The LDA model has the lowest error rate the Gaussian model is correct, since it approximates the Bayes classifier. However, misclassifications can still happen, and a good way to visualize them is through a confusion matrix. The probability threshold can also be tweaked to reduce the error rates for incorrect classification to a single class.

The ROC (Receiver Operating Characteristics) curve is a popular graphic for simultaneously displaying the two types of errors for all possible thresholds. An ideal ROC curve will hug the top left corner, so the larger the AUC (Area Under Curve) the better the classifier. The overall performance of a classifier, summarized over all possible thresholds, is given by this value.

Varying the classifier threshold also changes its true positive and false negative rate. These are also called the sensitivity, and 1 - specificity of the classifier.

Quadratic Discriminant Analysis

In LDA with multiple predictors, we assumed that observations are drawn from a multivariate Gaussian distribution with a class-specific mean vector and a common covariance matrix. Quadratic Discriminant Analysis (QDA) assumes that each class has its own covariance matrix. Under this assumption, the Bayes classifier assigns an observation \(X = x\) to the class for which:

\begin{equation} \partial_k(x) = -\frac{1}{2}(x-\mu_k)^T \Sigma_k^{-1}(x - \mu_k) - \frac{1}{2} \log |\Sigma_k| + \log \pi_k \end{equation}

When would one prefer LDA to QDA, or vice-versa? The answer lies in the bias-variance trade-off. When there are \(p\) predictors, estimating a covariance matrix requires estimating \(p(p+1)/2\) variables. In QDA with \(K\) predictors, we need to estimate \(Kp(p+1)/2\) parameters, which can quickly get big. Hence LDA is much less flexible, and has a lower variance. On the other hand, if the assumption of a common covariance matrix is bad, then LDA will perform poorly.

Comparison of Classification Methods

Logistic Regression and LDA produce linear decision boundaries. The only difference between the two approaches is that in logistic regression the coefficients are estimated using maximum likelihood, while in LDA the coefficients are approximated via the estimated mean and variance from a normal distribution.

Since logistic regression and LDA differ only in their fitting procedures, one might expect the two approaches to give similar results. Logistic regression can outperform LDA if the Gaussian assumptions are not met. On the other hand, LDA can show improvements over logistic regression if they are.

KNN takes a completely different approach from the classifiers seen in this chapter. In order to make a prediction for an observation \(X = x\) , the \(K\) training observations that are closest to \(x\) are identified. Then \(X\) is assigned to the class to which the plurality of these observations belong. Hence KNN is a completely non-parametric approach: no assumptions are made about the shape of the decision boundary. KNN does not tell us which predictors are important, but can outperform LDA and logistic regression if the decision boundary is highly non-linear.

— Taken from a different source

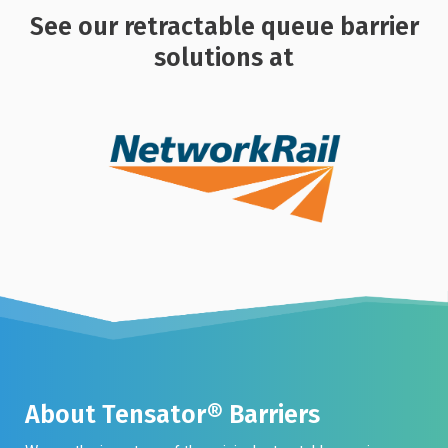
See our retractable queue barrier
solutions at
About Tensator® Barriers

Though not as flexible as the KNN, QDA can perform better in the presence of a limited number of training observations, because it does make some assumptions about the form of the decision boundary.

Reference Textbooks

An introduction to statistical learning (James et al., n.d.)
Understanding Machine Learning (Shalev-Shwartz and Ben-David, n.d.)

Bibliography

James, Gareth, Daniela Witten, Trevor Hastie, and Robert Tibshirani. n.d. An Introduction to Statistical Learning. Vol. 112. Springer.

Shalev-Shwartz, Shai, and Shai Ben-David. n.d. Understanding Machine Learning: From Theory to Algorithms. Cambridge university press.